An American consumed with wanderlust comes to a Greek island where she feels strangely at home among the locals.
Palmisano’s debut overflows with the features of romantic escapism: beautiful scenery, delicious food, women empowered by gentle magical powers, and a variety of romances in which love must conquer complications. Since graduating from college seven years ago, the plucky heroine, Marjory “Jory” St. James, has worked as a waitress (proudly eschewing her estranged father’s wealth) to pay for her frequent travels. She heads, purposely without a guidebook, to the Greek island of Naxos and finds lodging in a village called Potamia. Oddly and too conveniently, she is the only tourist in a town touristy enough that an international boutique hotel chain wants to purchase the guesthouse where she’s staying. Jory becomes enmeshed in the lives of three villagers with special powers received from female ancestors and a magic stream. Guesthouse owner Cressida Thermopolis’ cooking imparts emotions with transformative powers to those who partake. Elderly Mago’s power lies in her ability to sew exactly what the wearer needs. Unhappily married Nefeli sees “portents.” But the three women are also suffering, Cressida emotionally immobilized after her young husband’s death, Mago afraid to marry her longtime lover because she might have cancer, and Nefeli unable to express love to or receive love from her husband.

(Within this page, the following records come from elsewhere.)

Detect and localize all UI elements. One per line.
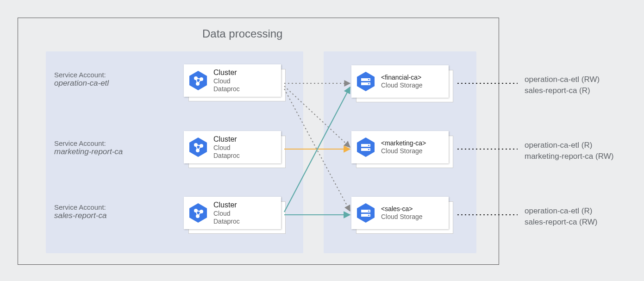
perm-line: operation-ca-etl (R) xyxy=(525,206,597,217)
card-sub: Cloud xyxy=(213,144,240,152)
perm-line: operation-ca-etl (R) xyxy=(525,140,613,151)
sa-label: Service Account: xyxy=(54,203,106,211)
card-title: Cluster xyxy=(213,135,240,144)
storage-icon xyxy=(355,202,376,224)
storage-panel: <financial-ca> Cloud Storage <marketing-… xyxy=(324,51,476,253)
dataproc-icon xyxy=(188,202,209,224)
card-title: Cluster xyxy=(213,68,240,77)
dataproc-icon xyxy=(188,137,209,158)
bucket-sub: Cloud Storage xyxy=(381,81,423,90)
perm-line: operation-ca-etl (RW) xyxy=(525,74,600,85)
sa-name-sales: sales-report-ca xyxy=(54,211,106,220)
outer-frame: Data processing Service Account: operati… xyxy=(18,18,499,265)
dataproc-icon xyxy=(188,70,209,91)
bucket-name: <sales-ca> xyxy=(381,205,423,213)
bucket-name: <marketing-ca> xyxy=(381,139,426,148)
card-sub: Cloud xyxy=(213,77,240,86)
card-sub: Dataproc xyxy=(213,152,240,160)
bucket-sub: Cloud Storage xyxy=(381,147,426,156)
card-sub: Dataproc xyxy=(213,218,240,226)
sa-block-2: Service Account: sales-report-ca xyxy=(54,203,106,220)
storage-icon xyxy=(355,71,376,92)
perm-block-2: operation-ca-etl (R) sales-report-ca (RW… xyxy=(525,206,597,228)
bucket-sub: Cloud Storage xyxy=(381,213,423,221)
perm-line: sales-report-ca (RW) xyxy=(525,217,597,228)
card-sub: Dataproc xyxy=(213,85,240,94)
perm-block-1: operation-ca-etl (R) marketing-report-ca… xyxy=(525,140,613,162)
sa-name-operation: operation-ca-etl xyxy=(54,79,109,88)
storage-icon xyxy=(355,137,376,158)
clusters-panel: Service Account: operation-ca-etl Servic… xyxy=(46,51,303,253)
card-title: Cluster xyxy=(213,200,240,210)
sa-label: Service Account: xyxy=(54,71,109,79)
perm-line: sales-report-ca (R) xyxy=(525,85,600,96)
sa-label: Service Account: xyxy=(54,139,123,147)
diagram-title: Data processing xyxy=(202,27,282,40)
perm-block-0: operation-ca-etl (RW) sales-report-ca (R… xyxy=(525,74,600,96)
sa-block-1: Service Account: marketing-report-ca xyxy=(54,139,123,156)
bucket-name: <financial-ca> xyxy=(381,74,423,82)
perm-line: marketing-report-ca (RW) xyxy=(525,151,613,162)
sa-block-0: Service Account: operation-ca-etl xyxy=(54,71,109,88)
card-sub: Cloud xyxy=(213,210,240,218)
sa-name-marketing: marketing-report-ca xyxy=(54,147,123,156)
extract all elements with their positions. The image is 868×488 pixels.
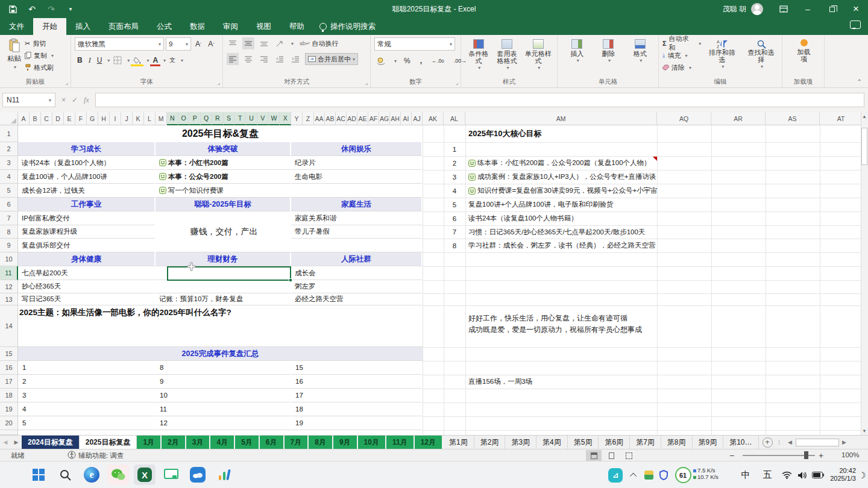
ime-mode-indicator[interactable]: 五 <box>758 461 776 488</box>
save-icon[interactable] <box>6 2 19 16</box>
sort-filter-button[interactable]: AZ 排序和筛选▾ <box>703 37 740 74</box>
chart-app[interactable] <box>213 465 235 485</box>
name-box[interactable]: N11▾ <box>2 93 55 107</box>
column-header-AC[interactable]: AC <box>336 112 347 125</box>
format-as-table-button[interactable]: 套用表格格式▾ <box>492 37 522 78</box>
sheet-tab-10月[interactable]: 10月 <box>358 436 386 449</box>
row-header-5[interactable]: 5 <box>0 184 18 198</box>
core-goal-text-7[interactable]: 习惯：日记365天/抄心经365天/七点早起200天/散步100天 <box>465 225 657 239</box>
row-header-18[interactable]: 18 <box>0 389 18 402</box>
core-goal-number-5[interactable]: 5 <box>444 198 465 211</box>
row-header-20[interactable]: 20 <box>0 416 18 430</box>
column-header-O[interactable]: O <box>178 112 190 125</box>
cut-button[interactable]: ✂剪切 <box>25 37 54 49</box>
merged-goal-cell[interactable]: 赚钱，交付，产出 <box>157 211 291 252</box>
scroll-up-icon[interactable]: ▲ <box>861 112 868 120</box>
fill-button[interactable]: ⤓填充▾ <box>662 49 701 61</box>
page-layout-view-icon[interactable] <box>603 450 619 461</box>
column-header-AH[interactable]: AH <box>390 112 401 125</box>
shield-tray-icon[interactable] <box>656 461 671 488</box>
numcell-r17c2[interactable]: 9 <box>156 375 291 389</box>
clear-button[interactable]: 清除▾ <box>662 61 701 74</box>
cell-r8c3[interactable]: 带儿子暑假 <box>291 225 423 239</box>
numcell-r20c3[interactable]: 19 <box>291 416 423 430</box>
column-header-H[interactable]: H <box>98 112 110 125</box>
sheet-tab-12月[interactable]: 12月 <box>415 436 443 449</box>
tell-me-search[interactable]: 操作说明搜索 <box>313 18 382 35</box>
cell-r13c1[interactable]: 写日记365天 <box>18 293 156 305</box>
underline-button[interactable]: U <box>95 54 105 66</box>
comma-style-icon[interactable]: , <box>418 55 424 67</box>
row-header-12[interactable]: 12 <box>0 280 18 293</box>
sheet-tab-1月[interactable]: 1月 <box>137 436 162 449</box>
vertical-scroll-thumb[interactable] <box>861 128 867 165</box>
cell-r6c2[interactable]: 聪聪-2025年目标 <box>156 198 291 211</box>
insert-cells-button[interactable]: 插入▾ <box>567 37 587 78</box>
column-header-AT[interactable]: AT <box>820 112 863 125</box>
row-header-1[interactable]: 1 <box>0 125 18 142</box>
undo-icon[interactable]: ↶ <box>25 2 39 16</box>
tab-scroll-right-icon[interactable]: ▶ <box>11 436 22 449</box>
customize-qat-icon[interactable]: ▾ <box>64 2 77 16</box>
fill-handle[interactable] <box>289 278 292 282</box>
column-header-AQ[interactable]: AQ <box>657 112 711 125</box>
sheet-tab-3月[interactable]: 3月 <box>186 436 211 449</box>
column-header-Q[interactable]: Q <box>201 112 212 125</box>
cell-r4c1[interactable]: 复盘100讲，个人品牌100讲 <box>18 170 156 184</box>
core-goal-text-4[interactable]: 知识付费课=复盘创富30讲卖99元，视频号+公众号+小宇宙 <box>465 184 657 198</box>
cell-r5c2[interactable]: 写一个知识付费课 <box>156 184 291 198</box>
column-header-E[interactable]: E <box>64 112 75 125</box>
sheet-tab-第3周[interactable]: 第3周 <box>505 436 536 449</box>
sheet-tab-第2周[interactable]: 第2周 <box>474 436 506 449</box>
autosum-button[interactable]: Σ自动求和▾ <box>662 37 701 49</box>
cell-r5c1[interactable]: 成长会12讲，过钱关 <box>18 184 156 198</box>
normal-view-icon[interactable] <box>586 450 602 461</box>
font-family-select[interactable]: 微软雅黑▾ <box>75 37 164 51</box>
cell-r3c1[interactable]: 读书24本（复盘100个人物） <box>18 156 156 170</box>
font-color-icon[interactable]: A <box>150 54 160 66</box>
cell-r7c3[interactable]: 家庭关系和谐 <box>291 211 423 225</box>
format-painter-button[interactable]: 格式刷 <box>25 61 54 74</box>
numcell-r18c2[interactable]: 10 <box>156 389 291 402</box>
cell-r11c1[interactable]: 七点早起200天 <box>18 266 156 280</box>
formula-input[interactable] <box>95 93 864 107</box>
edge-app[interactable]: e <box>81 465 102 485</box>
core-goal-number-2[interactable]: 2 <box>444 156 465 170</box>
cell-r9c1[interactable]: 复盘俱乐部交付 <box>18 239 156 252</box>
row-header-15[interactable]: 15 <box>0 347 18 361</box>
right-table-title[interactable]: 2025年10大核心目标 <box>468 125 541 142</box>
menu-tab-文件[interactable]: 文件 <box>0 18 33 35</box>
sheet-tab-5月[interactable]: 5月 <box>235 436 260 449</box>
collapse-ribbon-icon[interactable]: ⌃ <box>857 78 862 85</box>
orientation-icon[interactable] <box>274 37 286 49</box>
column-header-N[interactable]: N <box>167 112 178 125</box>
column-header-AF[interactable]: AF <box>368 112 379 125</box>
alignment-dialog-launcher[interactable]: ⌟ <box>365 80 368 86</box>
start-button[interactable] <box>28 465 49 485</box>
core-goal-text-5[interactable]: 复盘100讲+个人品牌100讲，电子版和印刷验货 <box>465 198 657 211</box>
row-header-7[interactable]: 7 <box>0 211 18 225</box>
sheet-tab-第1周[interactable]: 第1周 <box>443 436 474 449</box>
numcell-r19c3[interactable]: 18 <box>291 402 423 416</box>
wifi-icon[interactable] <box>779 461 794 488</box>
volume-icon[interactable] <box>794 461 810 488</box>
bold-button[interactable]: B <box>75 54 85 66</box>
formula-cancel-icon[interactable]: × <box>61 96 66 104</box>
column-header-T[interactable]: T <box>234 112 246 125</box>
tray-app-icon[interactable] <box>641 461 656 488</box>
wechat-app[interactable] <box>107 465 129 485</box>
format-cells-button[interactable]: 格式▾ <box>631 37 650 78</box>
sheet-tab-6月[interactable]: 6月 <box>260 436 285 449</box>
cell-r9c3[interactable] <box>291 239 423 252</box>
zoom-out-icon[interactable]: − <box>729 451 734 460</box>
fx-icon[interactable]: fx <box>84 96 89 105</box>
menu-tab-公式[interactable]: 公式 <box>148 18 181 35</box>
notes-cell[interactable]: 好好工作，快乐生活，用心复盘，让生命有迹可循 成功既是爱，爱是一切原动力，祝福所… <box>468 313 642 336</box>
align-middle-icon[interactable] <box>242 37 254 49</box>
cell-r2c1[interactable]: 学习成长 <box>18 142 156 156</box>
column-header-L[interactable]: L <box>144 112 156 125</box>
sheet-tab-11月[interactable]: 11月 <box>386 436 415 449</box>
cell-r5c3[interactable] <box>291 184 423 198</box>
row-header-13[interactable]: 13 <box>0 293 18 305</box>
increase-font-icon[interactable]: Aˆ <box>193 38 204 50</box>
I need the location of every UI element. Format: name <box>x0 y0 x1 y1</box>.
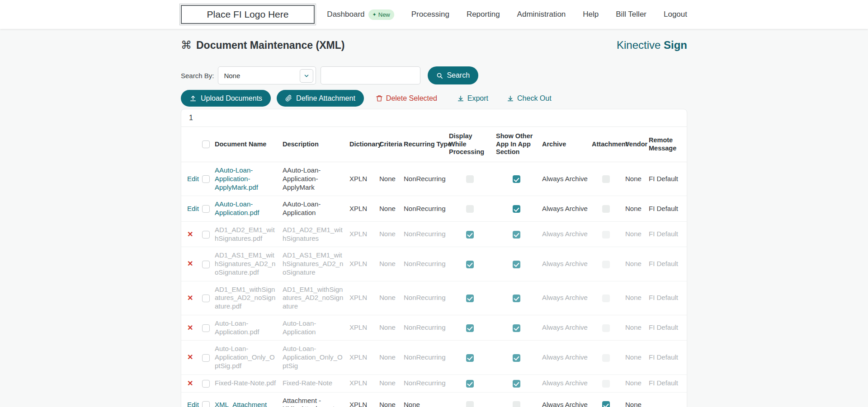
nav-processing[interactable]: Processing <box>411 10 449 19</box>
col-display-while-processing: Display While Processing <box>446 127 493 162</box>
cancel-checkout-x-icon[interactable]: ✕ <box>187 324 193 332</box>
new-badge: ✦ New <box>368 9 394 20</box>
dictionary-cell: XPLN <box>347 374 377 392</box>
dictionary-cell: XPLN <box>347 196 377 222</box>
cancel-checkout-x-icon[interactable]: ✕ <box>187 353 193 361</box>
archive-cell: Always Archive <box>539 221 589 247</box>
search-button[interactable]: Search <box>428 66 478 84</box>
action-column-header <box>181 127 199 162</box>
criteria-cell: None <box>377 221 401 247</box>
document-name-link: AD1_AS1_EM1_withSignatures_AD2_noSignatu… <box>215 251 275 276</box>
define-attachment-button[interactable]: Define Attachment <box>277 90 364 107</box>
vendor-cell: None <box>623 374 646 392</box>
archive-cell: Always Archive <box>539 281 589 315</box>
export-button[interactable]: Export <box>457 94 488 103</box>
download-icon <box>457 95 464 102</box>
nav-reporting[interactable]: Reporting <box>467 10 500 19</box>
search-input[interactable] <box>321 66 420 84</box>
row-select-checkbox[interactable] <box>202 175 210 183</box>
show-other-app-checkbox <box>513 324 520 332</box>
check-out-button[interactable]: Check Out <box>507 94 552 103</box>
document-name-link[interactable]: AAuto-Loan-Application-ApplyMark.pdf <box>215 166 258 191</box>
row-select-checkbox[interactable] <box>202 205 210 213</box>
edit-link[interactable]: Edit <box>187 401 199 407</box>
show-other-app-checkbox <box>513 380 520 388</box>
attachment-checkbox[interactable] <box>602 205 610 213</box>
dictionary-cell: XPLN <box>347 247 377 281</box>
nav-help[interactable]: Help <box>583 10 599 19</box>
criteria-cell: None <box>377 196 401 222</box>
define-attachment-label: Define Attachment <box>296 94 355 103</box>
nav-administration[interactable]: Administration <box>517 10 566 19</box>
table-row: ✕ Auto-Loan-Application.pdf Auto-Loan-Ap… <box>181 315 687 341</box>
nav-logout[interactable]: Logout <box>664 10 687 19</box>
description-cell: Attachment - XML_Attachment <box>280 392 347 407</box>
recurring-type-cell: NonRecurring <box>401 162 446 196</box>
archive-cell: Always Archive <box>539 247 589 281</box>
attachment-checkbox <box>602 354 610 362</box>
table-row: Edit AAuto-Loan-Application-ApplyMark.pd… <box>181 162 687 196</box>
show-other-app-checkbox[interactable] <box>513 401 520 407</box>
display-while-processing-checkbox <box>466 261 474 268</box>
vendor-cell: None <box>623 315 646 341</box>
show-other-app-checkbox[interactable] <box>513 175 520 183</box>
row-select-checkbox[interactable] <box>202 401 210 407</box>
command-icon: ⌘ <box>181 39 192 51</box>
document-name-link[interactable]: AAuto-Loan-Application.pdf <box>215 200 259 216</box>
cancel-checkout-x-icon[interactable]: ✕ <box>187 294 193 302</box>
vendor-cell: None <box>623 392 646 407</box>
edit-link[interactable]: Edit <box>187 205 199 212</box>
pagination-page-1[interactable]: 1 <box>188 114 194 122</box>
row-select-checkbox[interactable] <box>202 231 210 239</box>
show-other-app-checkbox <box>513 354 520 362</box>
search-by-select[interactable]: None <box>218 66 316 84</box>
nav-dashboard[interactable]: Dashboard ✦ New <box>327 9 394 20</box>
trash-icon <box>376 95 383 102</box>
criteria-cell: None <box>377 341 401 374</box>
upload-documents-button[interactable]: Upload Documents <box>181 90 271 107</box>
select-all-header <box>199 127 212 162</box>
display-while-processing-checkbox[interactable] <box>466 401 474 407</box>
delete-selected-button[interactable]: Delete Selected <box>376 94 437 103</box>
recurring-type-cell: NonRecurring <box>401 281 446 315</box>
cancel-checkout-x-icon[interactable]: ✕ <box>187 230 193 238</box>
table-row: Edit AAuto-Loan-Application.pdf AAuto-Lo… <box>181 196 687 222</box>
edit-link[interactable]: Edit <box>187 175 199 182</box>
nav-user-bill-teller[interactable]: Bill Teller <box>616 10 646 19</box>
select-all-checkbox[interactable] <box>202 140 210 148</box>
row-select-checkbox[interactable] <box>202 380 210 388</box>
criteria-cell: None <box>377 247 401 281</box>
display-while-processing-checkbox[interactable] <box>466 175 474 183</box>
fi-logo-placeholder: Place FI Logo Here <box>181 5 315 24</box>
row-select-checkbox[interactable] <box>202 354 210 362</box>
col-attachment: Attachment <box>589 127 623 162</box>
row-select-checkbox[interactable] <box>202 261 210 268</box>
vendor-cell: None <box>623 162 646 196</box>
display-while-processing-checkbox[interactable] <box>466 205 474 213</box>
cancel-checkout-x-icon[interactable]: ✕ <box>187 260 193 267</box>
delete-selected-label: Delete Selected <box>386 94 437 103</box>
check-out-label: Check Out <box>517 94 552 103</box>
attachment-checkbox[interactable] <box>602 175 610 183</box>
dictionary-cell: XPLN <box>347 221 377 247</box>
main-content: ⌘ Document Maintenance (XML) Kinective S… <box>181 29 687 407</box>
remote-message-cell <box>646 392 687 407</box>
row-select-checkbox[interactable] <box>202 324 210 332</box>
fi-logo-text: Place FI Logo Here <box>207 9 289 20</box>
brand-suffix: Sign <box>664 39 687 51</box>
upload-documents-label: Upload Documents <box>201 94 262 103</box>
criteria-cell: None <box>377 162 401 196</box>
main-nav: Dashboard ✦ New Processing Reporting Adm… <box>327 9 687 20</box>
table-row: ✕ AD1_AS1_EM1_withSignatures_AD2_noSigna… <box>181 247 687 281</box>
recurring-type-cell: NonRecurring <box>401 247 446 281</box>
attachment-checkbox[interactable] <box>602 401 610 407</box>
cancel-checkout-x-icon[interactable]: ✕ <box>187 379 193 387</box>
recurring-type-cell: NonRecurring <box>401 196 446 222</box>
archive-cell: Always Archive <box>539 374 589 392</box>
show-other-app-checkbox[interactable] <box>513 205 520 213</box>
row-select-checkbox[interactable] <box>202 295 210 302</box>
col-archive: Archive <box>539 127 589 162</box>
document-name-link[interactable]: XML_Attachment <box>215 401 267 407</box>
pagination-bar: 1 <box>181 109 687 127</box>
attachment-checkbox <box>602 380 610 388</box>
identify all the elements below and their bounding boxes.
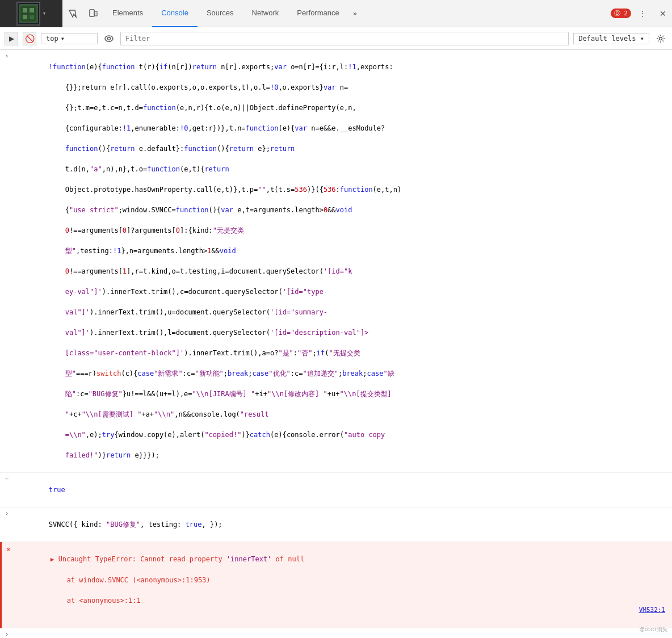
devtools-toolbar: ▾ Elements Console Sources Network Perfo… xyxy=(0,0,672,27)
error-icon[interactable]: ⊗ xyxy=(2,543,15,627)
svg-point-8 xyxy=(108,37,111,40)
row-gutter[interactable]: › xyxy=(0,629,14,639)
context-selector[interactable]: top ▾ xyxy=(41,33,98,44)
filter-input[interactable] xyxy=(120,32,569,45)
tab-console[interactable]: Console xyxy=(152,0,198,27)
settings-button[interactable] xyxy=(654,32,667,45)
preserve-log-button[interactable] xyxy=(102,32,116,45)
svg-rect-1 xyxy=(23,8,27,12)
error-link-vm532[interactable]: VM532:1 xyxy=(639,606,665,615)
more-options-button[interactable]: ⋮ xyxy=(633,5,652,23)
error-count-badge: ⓪ 2 xyxy=(611,9,631,18)
toolbar-right-actions: ⓪ 2 ⋮ ✕ xyxy=(606,5,672,23)
svg-rect-5 xyxy=(90,10,94,16)
tab-bar: Elements Console Sources Network Perform… xyxy=(103,0,606,27)
error-text: ▶ Uncaught TypeError: Cannot read proper… xyxy=(15,543,672,627)
console-result: true xyxy=(14,474,672,506)
close-devtools-button[interactable]: ✕ xyxy=(654,5,672,23)
level-label: Default levels ▾ xyxy=(578,35,644,43)
avatar xyxy=(16,2,40,26)
console-toolbar: ▶ 🚫 top ▾ Default levels ▾ xyxy=(0,27,672,50)
console-code[interactable]: SVNCC({ kind: "BUG修复", testing: true, })… xyxy=(14,509,672,540)
context-dropdown-arrow: ▾ xyxy=(61,35,65,43)
console-row: › jiraId = document.querySelector(`[id="… xyxy=(0,628,672,639)
console-row: › !function(e){function t(r){if(n[r])ret… xyxy=(0,50,672,473)
context-value: top xyxy=(46,35,58,43)
console-output: › !function(e){function t(r){if(n[r])ret… xyxy=(0,50,672,638)
console-code[interactable]: jiraId = document.querySelector(`[id="ke… xyxy=(14,629,672,639)
svg-rect-3 xyxy=(23,15,27,19)
svg-point-9 xyxy=(660,37,662,40)
inspect-element-button[interactable] xyxy=(62,3,83,24)
clear-console-button[interactable]: 🚫 xyxy=(23,32,36,45)
sidebar-icon-area: ▾ xyxy=(0,0,62,27)
sidebar-dropdown[interactable]: ▾ xyxy=(43,10,47,17)
console-row: ← true xyxy=(0,473,672,507)
tab-network[interactable]: Network xyxy=(243,0,288,27)
row-gutter[interactable]: › xyxy=(0,509,14,540)
row-gutter: ← xyxy=(0,474,14,506)
svg-rect-4 xyxy=(30,15,34,19)
tab-overflow[interactable]: » xyxy=(348,0,362,27)
console-main-area: › !function(e){function t(r){if(n[r])ret… xyxy=(0,50,672,638)
console-code[interactable]: !function(e){function t(r){if(n[r])retur… xyxy=(14,51,672,471)
tab-elements[interactable]: Elements xyxy=(103,0,152,27)
log-level-selector[interactable]: Default levels ▾ xyxy=(573,33,649,44)
console-error-row: ⊗ ▶ Uncaught TypeError: Cannot read prop… xyxy=(0,542,672,628)
svg-point-7 xyxy=(105,36,113,41)
tab-sources[interactable]: Sources xyxy=(198,0,243,27)
device-toolbar-button[interactable] xyxy=(83,3,103,24)
console-row: › SVNCC({ kind: "BUG修复", testing: true, … xyxy=(0,507,672,542)
watermark: @01CT消失 xyxy=(640,626,667,633)
row-gutter[interactable]: › xyxy=(0,51,14,471)
svg-rect-6 xyxy=(95,11,97,16)
execute-script-button[interactable]: ▶ xyxy=(5,32,18,45)
svg-rect-2 xyxy=(30,8,34,12)
tab-performance[interactable]: Performance xyxy=(288,0,348,27)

If Jory’s full-throttle acceptance by the others as they eat exquisite meals and share emotional wisdom is implausibly easy, plausibility is not the point. Meanwhile, Jory meets the obligatory handsome stranger, another seemingly footloose American traveler, and their mutual attraction overpowers her self-proclaimed desire to avoid emotional entanglement. But is he to be trusted? And will all these women come to grips with their fears and their powers to shape their futures? Is there any doubt?
Complete with a section of travel tips and a favorite recipe, Palmisano’s novel coddles the reader like an airplane blanket.